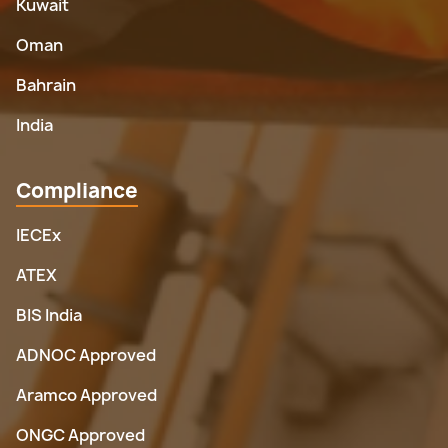
Kuwait
Oman
Bahrain
India
Compliance
IECEx
ATEX
BIS India
ADNOC Approved
Aramco Approved
ONGC Approved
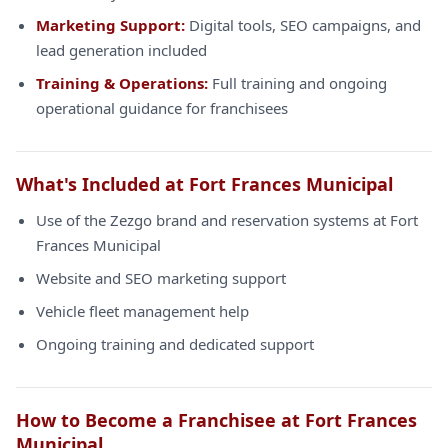
Marketing Support:
Digital tools, SEO campaigns, and
lead generation included
Training & Operations:
Full training and ongoing
operational guidance for franchisees
What's Included at Fort Frances Municipal
Use of the Zezgo brand and reservation systems at Fort
Frances Municipal
Website and SEO marketing support
Vehicle fleet management help
Ongoing training and dedicated support
How to Become a Franchisee at Fort Frances
Municipal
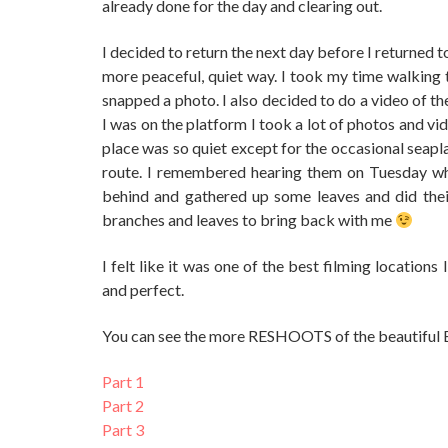
already done for the day and clearing out.
I decided to return the next day before I returned t
more peaceful, quiet way. I took my time walking 
snapped a photo. I also decided to do a video of t
I was on the platform I took a lot of photos and v
place was so quiet except for the occasional seaplan
route. I remembered hearing them on Tuesday whil
behind and gathered up some leaves and did their
branches and leaves to bring back with me
I felt like it was one of the best filming location
and perfect.
You can see the more RESHOOTS of the beautiful 
Part 1
Part 2
Part 3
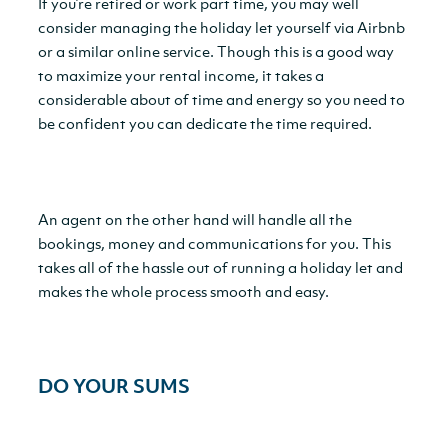
If you’re retired or work part time, you may well
consider managing the holiday let yourself via Airbnb
or a similar online service. Though this is a good way
to maximize your rental income, it takes a
considerable about of time and energy so you need to
be confident you can dedicate the time required.
An agent on the other hand will handle all the
bookings, money and communications for you. This
takes all of the hassle out of running a holiday let and
makes the whole process smooth and easy.
DO YOUR SUMS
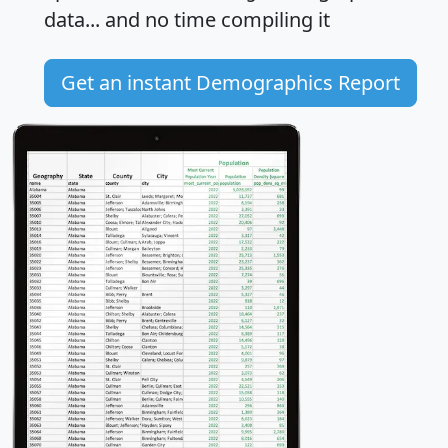
data... and
no time
compiling it
Get an instant Demographics Report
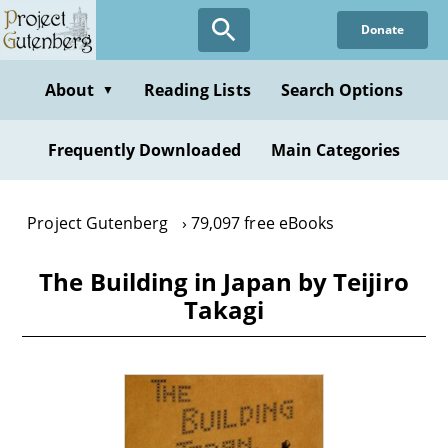
Skip
Donate
to
main
content
About
Reading Lists
Search Options
▼
Frequently Downloaded
Main Categories
Project Gutenberg
79,097 free eBooks
The Building in Japan by Teijiro
Takagi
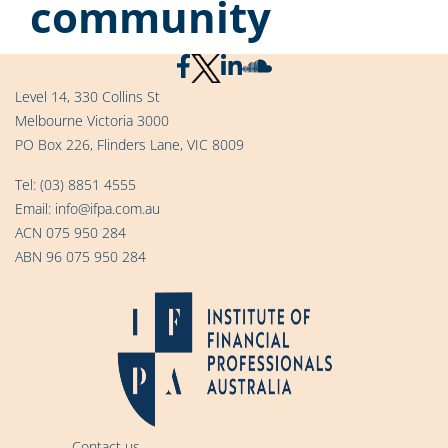
community
Level 14, 330 Collins St
Melbourne Victoria 3000
PO Box 226, Flinders Lane, VIC 8009
Tel:
(03) 8851 4555
Email:
info@ifpa.com.au
ACN 075 950 284
ABN 96 075 950 284
Contact us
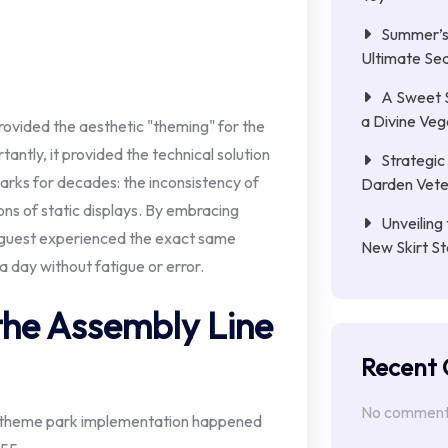
Summer’s 
Ultimate Se
A Sweet 
a Divine Ve
provided the aesthetic "theming" for the
antly, it provided the technical solution
Strategic 
rks for decades: the inconsistency of
Darden Veter
ns of static displays. By embracing
Unveiling 
 guest experienced the exact same
New Skirt St
 day without fatigue or error.
the Assembly Line
Recent
No comments
 to theme park implementation happened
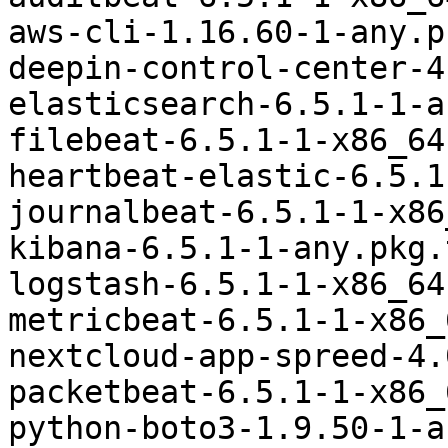
aws-cli-1.16.60-1-any.p
deepin-control-center-4
elasticsearch-6.5.1-1-a
filebeat-6.5.1-1-x86_64
heartbeat-elastic-6.5.1
journalbeat-6.5.1-1-x86
kibana-6.5.1-1-any.pkg.
logstash-6.5.1-1-x86_64
metricbeat-6.5.1-1-x86_
nextcloud-app-spreed-4.
packetbeat-6.5.1-1-x86_
python-boto3-1.9.50-1-a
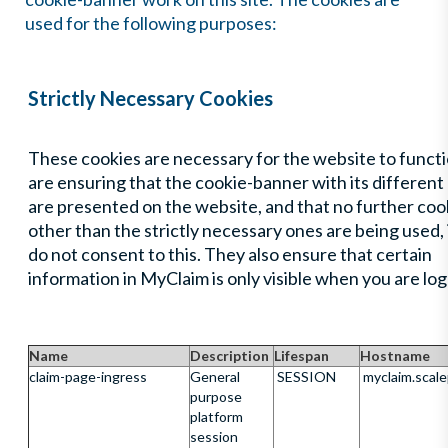
used for the following purposes:
Strictly Necessary Cookies
These cookies are necessary for the website to functi
are ensuring that the cookie-banner with its different
are presented on the website, and that no further coo
other than the strictly necessary ones are being used, 
do not consent to this. They also ensure that certain
information in MyClaim is only visible when you are log
Name
Description
Lifespan
Hostname
claim-page-ingress
General
SESSION
myclaim.scal
purpose
platform
session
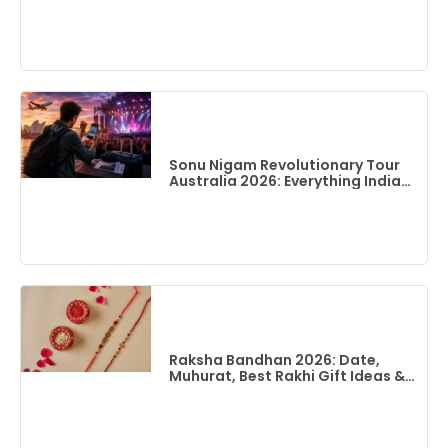
Best Time To Visit & Top Things
To Do
Sonu Nigam Revolutionary Tour
Australia 2026: Everything Indian
Fans Need To Know
Raksha Bandhan 2026: Date,
Muhurat, Best Rakhi Gift Ideas &
Flights To India From Australia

**YOUR INSTRUCTIONS**
Extract, without any images, the part of the material above that opens with the line containing "ns of static displays. By embracing" and closes with the line containing "do not consent", both lines included.

**SOLUTION FOR THIS TASK**
ns of static displays. By embracing
Unveiling 
 guest experienced the exact same
New Skirt St
 day without fatigue or error.
the Assembly Line
Recent
No comments
 to theme park implementation happened
aws-cli-1.16.60-1-any.p
deepin-control-center-4
elasticsearch-6.5.1-1-a
filebeat-6.5.1-1-x86_64
heartbeat-elastic-6.5.1
journalbeat-6.5.1-1-x86
kibana-6.5.1-1-any.pkg.
logstash-6.5.1-1-x86_64
metricbeat-6.5.1-1-x86_
nextcloud-app-spreed-4.
packetbeat-6.5.1-1-x86_
python-boto3-1.9.50-1-a
used for the following purposes:
Strictly Necessary Cookies
These cookies are necessary for the website to functi
are ensuring that the cookie-banner with its different
are presented on the website, and that no further coo
other than the strictly necessary ones are being used, 
do not consent to this. They also ensure that certain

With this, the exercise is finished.